Closed jiazou-bigdata closed 2 years ago

jiazou-bigdata commented 2 years ago

Hi, We installed lleaves using pip install lleaves. We found that the prediction can only utilize one CPU core, though we set n_jobs=8, while we have 8 CPU cores. This is inconsistent with the lleaves code here: https://github.com/siboehm/lleaves/blob/master/lleaves/lleaves.py#L140

Why will that happen? Any suggestions are highly appreciated.

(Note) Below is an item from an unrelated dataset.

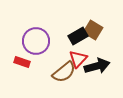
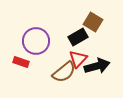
brown square: moved 8 px up
black rectangle: moved 1 px down
red rectangle: moved 1 px left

siboehm commented 2 years ago

That sounds very strange, the multi threading should be super robust as it's just a ThreadPoolExecutor from the standard Python library, see relevant lleaves code. There's no locking internally in lleaves and it drops the GIL upon calling into the binary. I just checked using the most up-to-date dependencies, and cannot reproduce this.

What kind of hardware are you running it on? Are you passing enough data (n_rows >> n_jobs)? Are you certain you're actually measuring the prediction? (vs measuring the compilation, which is always single-threaded and can take pretty long).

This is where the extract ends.